As mentioned earlier DLC models can work with specific image sizes. Therefore, we need to resize the input image to the size accepted by DLC before passing image to DLC
This source code uses an operator to aid users in image pre-processing. sizeOperation parameter to the Process method, can be used to pre-process the image as shown below:
Note: If user is already passing exact input size 240x320 sizeOperation should be set to 1.
- 0: Without changes
- 1: if (IMAGE_WIDTH = INPUT_HEIGHT and IMAGE_HEIGHT = INPUT_WIDTH) (user passing input size as required by model)
- 2: if ((IMAGE_WIDTH / INPUT_WIDTH) = (IMAGE_HEIGHT / INPUT_HEIGHT))(input needs to be scaled)
int sizeOperation = 1;
// Function to process the enhancement operation
result = enhancOps.process(new Bitmap[] {bmps}, sizeOperation);
Results
- The processed results are returned in a Result object of generic type EnhancedResults.

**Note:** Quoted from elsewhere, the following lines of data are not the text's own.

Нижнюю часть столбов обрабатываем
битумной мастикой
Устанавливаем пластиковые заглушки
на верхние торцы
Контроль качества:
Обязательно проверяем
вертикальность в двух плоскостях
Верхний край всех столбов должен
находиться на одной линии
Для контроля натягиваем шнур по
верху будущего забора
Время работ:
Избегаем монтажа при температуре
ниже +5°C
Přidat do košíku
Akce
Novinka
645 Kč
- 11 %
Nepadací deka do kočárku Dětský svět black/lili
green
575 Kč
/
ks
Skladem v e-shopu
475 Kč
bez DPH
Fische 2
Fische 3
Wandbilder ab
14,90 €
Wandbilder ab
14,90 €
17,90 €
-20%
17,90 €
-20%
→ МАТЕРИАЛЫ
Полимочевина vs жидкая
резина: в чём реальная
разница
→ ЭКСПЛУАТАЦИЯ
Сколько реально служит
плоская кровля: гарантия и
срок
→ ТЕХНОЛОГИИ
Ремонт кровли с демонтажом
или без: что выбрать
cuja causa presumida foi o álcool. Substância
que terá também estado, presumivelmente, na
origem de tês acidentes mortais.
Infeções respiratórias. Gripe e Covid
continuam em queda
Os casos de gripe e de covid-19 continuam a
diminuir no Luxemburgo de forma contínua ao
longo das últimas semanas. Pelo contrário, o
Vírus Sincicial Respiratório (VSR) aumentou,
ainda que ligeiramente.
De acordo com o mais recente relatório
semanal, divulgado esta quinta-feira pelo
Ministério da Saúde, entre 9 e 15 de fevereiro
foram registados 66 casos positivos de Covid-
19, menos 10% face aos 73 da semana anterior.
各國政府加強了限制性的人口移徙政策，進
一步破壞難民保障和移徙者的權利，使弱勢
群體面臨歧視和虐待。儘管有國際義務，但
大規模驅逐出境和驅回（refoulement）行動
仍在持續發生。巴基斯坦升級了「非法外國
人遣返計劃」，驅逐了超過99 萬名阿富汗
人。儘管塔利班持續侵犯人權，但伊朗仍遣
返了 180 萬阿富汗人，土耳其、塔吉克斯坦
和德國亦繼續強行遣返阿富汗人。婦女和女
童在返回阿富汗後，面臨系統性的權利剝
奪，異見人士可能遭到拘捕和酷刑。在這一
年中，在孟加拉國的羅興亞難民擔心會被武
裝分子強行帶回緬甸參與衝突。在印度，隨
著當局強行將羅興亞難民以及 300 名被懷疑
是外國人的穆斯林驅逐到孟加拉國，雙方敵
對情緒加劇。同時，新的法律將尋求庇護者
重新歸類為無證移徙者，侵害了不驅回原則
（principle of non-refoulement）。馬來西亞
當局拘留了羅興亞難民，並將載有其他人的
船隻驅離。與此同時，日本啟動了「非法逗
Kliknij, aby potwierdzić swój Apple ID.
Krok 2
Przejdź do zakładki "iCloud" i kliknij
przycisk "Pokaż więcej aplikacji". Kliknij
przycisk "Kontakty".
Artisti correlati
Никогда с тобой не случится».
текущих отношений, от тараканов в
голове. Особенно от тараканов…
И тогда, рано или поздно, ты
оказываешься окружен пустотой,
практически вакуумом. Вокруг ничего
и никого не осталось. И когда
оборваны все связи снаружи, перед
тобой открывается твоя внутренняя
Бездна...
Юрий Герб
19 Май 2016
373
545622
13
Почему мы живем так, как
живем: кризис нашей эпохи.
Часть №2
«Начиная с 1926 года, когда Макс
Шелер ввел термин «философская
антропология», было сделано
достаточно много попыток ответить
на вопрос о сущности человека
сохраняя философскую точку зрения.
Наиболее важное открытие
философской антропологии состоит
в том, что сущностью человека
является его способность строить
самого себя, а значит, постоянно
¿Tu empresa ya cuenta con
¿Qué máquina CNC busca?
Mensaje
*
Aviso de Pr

- The EnhancedResults contains an array of bitmaps each representing an Enhancement process (In the sample there is only one bitmap).
- Along with this list, there is also the inferenceTime of the process for performance information.
Release
Since the model initiation process happens on the native side it will not be garbage collected; therefore, you need to release the model after you are done with it.
enhancOps.freeNetwork();
Build and run with Android Studio
Build APK file with Android Studio
- Clone the git repository.
- Generate DLC using the steps mentioned above (enlight_axisQ_cached.dlc)
- Copy "snpe-release.aar" file from android folder in "Qualcomm Neural Processing SDK" release from Qualcomm Developer Network into this folder: VisionSolution3-ImageEnhancement\snpe-release\
- Copy DLC generated in step-2 at : VisionSolution3-ImageEnhancement\enhancement\src\main\assets\ (enlight_axisQ_cached.dlc)
- Import folder VisionSolution3-ImageEnhancement as a project in Android Studio
- Compile the project.
- Output APK file should get generated : enhancement-debug.apk
- Prepare the Qualcomm Innovators development kit to install the application (Do not run APK on emulator)
If Unsigned or Signed DSP runtime is not getting detected, then please check the logcat logs for the FastRPC error. DSP runtime may not get detected due to SE Linux security policy. Please try out following commands to set permissive SE Linux policy.
adb disable-verity
adb reboot
adb root
adb remount
adb shell setenforce 0
Install and test application : enhancement-debug.apk
adb install -r -t enhancement-debug.apk
launch the application
Following is the basic "Image Enhancement" Android App
- Select one of the given images from the drop-down list
- Select the run-time to run the model (CPU, GPU or DSP)
- Observe the result of the model on screen
- Also note the performance indicator for the particular run-time in mSec
Results
- Sample app was verified on Snapdragon SM8550 platform with CPU, GPU, and DSP run-times with multiple images
- Demo video, and performance details as seen below:
References
- Jiang, Y., Gong, X., Liu, D., Cheng, Y., Fang, C., Shen, X., Yang, J., Zhou, P. and Wang, Z., 2021. Enlightengan: Deep light enhancement without paired supervision. IEEE Transactions on Image Processing, 30, pp.2340-2349.
- https://github.com/arsenyinfo/EnlightenGAN-inference
Snapdragon and Qualcomm Neural Processing SDK are products of Qualcomm Technologies, Inc. and/or its subsidiaries.